Objectives: The proposed study compares the development of complex social attention to avatar peers versus complex attention to non-social stimuli in a virtual classroom paradigm in order to understand differences in age effects and associations with measures of behavior, learning and cognition specific to social attention in students with ASD.
Methods: Forty students with ASD, IQ = 40, and age-matched typical 8- to 16-year-old control children participated in this study. Participants were presented with a battery that included measures of behavior and learning problems (Connors Parent Report and Multidimensional Scale for Anxiety in Children), IQ (WISC-IV), working memory (WRAML), Academic Achievement (WIAT-II) and two virtual reality paradigms assessing complex social and non-social attention. These required children to answer self-referenced questions while directing their attention to each of nine avatar peers (Social Condition), or nine inanimate obelisques (Non-Social Condition) positioned around the virtual classroom.

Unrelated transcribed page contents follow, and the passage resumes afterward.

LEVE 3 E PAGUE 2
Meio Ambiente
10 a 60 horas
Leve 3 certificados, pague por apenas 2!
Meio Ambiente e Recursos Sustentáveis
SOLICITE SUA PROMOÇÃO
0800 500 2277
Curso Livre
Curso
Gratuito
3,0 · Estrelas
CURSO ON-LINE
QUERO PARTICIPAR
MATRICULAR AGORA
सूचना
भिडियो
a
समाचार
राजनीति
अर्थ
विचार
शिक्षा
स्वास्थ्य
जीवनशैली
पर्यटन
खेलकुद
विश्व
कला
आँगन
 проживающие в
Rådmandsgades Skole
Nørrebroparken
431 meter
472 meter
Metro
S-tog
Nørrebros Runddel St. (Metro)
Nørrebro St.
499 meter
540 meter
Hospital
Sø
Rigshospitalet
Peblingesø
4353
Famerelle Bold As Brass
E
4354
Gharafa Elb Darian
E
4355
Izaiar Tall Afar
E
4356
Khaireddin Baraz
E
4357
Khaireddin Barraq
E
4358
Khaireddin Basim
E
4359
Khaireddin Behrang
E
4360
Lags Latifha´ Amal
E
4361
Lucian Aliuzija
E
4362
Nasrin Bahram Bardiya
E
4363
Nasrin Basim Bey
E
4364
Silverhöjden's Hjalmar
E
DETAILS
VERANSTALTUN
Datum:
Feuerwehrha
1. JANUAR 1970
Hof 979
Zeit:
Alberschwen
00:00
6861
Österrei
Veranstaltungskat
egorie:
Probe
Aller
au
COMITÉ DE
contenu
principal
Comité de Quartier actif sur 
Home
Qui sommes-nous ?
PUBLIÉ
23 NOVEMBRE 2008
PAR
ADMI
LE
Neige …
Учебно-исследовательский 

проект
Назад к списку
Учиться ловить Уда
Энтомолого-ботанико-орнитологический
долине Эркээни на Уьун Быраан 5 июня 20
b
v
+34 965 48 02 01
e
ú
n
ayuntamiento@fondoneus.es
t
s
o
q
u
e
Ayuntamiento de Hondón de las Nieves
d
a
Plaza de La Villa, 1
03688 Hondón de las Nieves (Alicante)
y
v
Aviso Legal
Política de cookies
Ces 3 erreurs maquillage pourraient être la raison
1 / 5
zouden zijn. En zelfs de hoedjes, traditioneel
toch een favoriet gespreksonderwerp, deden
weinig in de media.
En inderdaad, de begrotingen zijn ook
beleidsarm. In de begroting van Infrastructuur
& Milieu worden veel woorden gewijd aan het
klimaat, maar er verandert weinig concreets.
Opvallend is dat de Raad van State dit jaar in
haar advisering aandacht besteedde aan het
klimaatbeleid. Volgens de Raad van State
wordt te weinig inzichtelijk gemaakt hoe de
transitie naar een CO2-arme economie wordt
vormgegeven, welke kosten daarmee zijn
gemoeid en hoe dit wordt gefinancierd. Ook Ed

Results: Preliminary data are currently available on 15 children in each diagnostic group. Analyses of these data revealed evidence that children with typical development display greater age related advances in social attention than children in the ASD sample. In addition social attention measures were related to cognition and behavior to a greater degree than were non-social measures; however the pattern of these differences varied across diagnostic groups. In the ASD sample, frequency of social orienting was negatively related to parents ratings of executive function problems (-.51, p < .075) and an overall problems score on the Conners (-.71 p < .05). Conversely, in the typical sample social attention was positively related to visual working memory on the WRAML (.72, p < .05) but negatively related to self reports of social anxiety (-.71, p < .05). Additional data on the full sample, including data on the relations between social-attention for both groups will be presented.
Conclusions: This study provides additional support for the validity of virtual classroom measures for examining developmental differences in attention that may impact classroom performance in school aged children with autism. The intervention potential of VR classroom paradigms will also be discussed.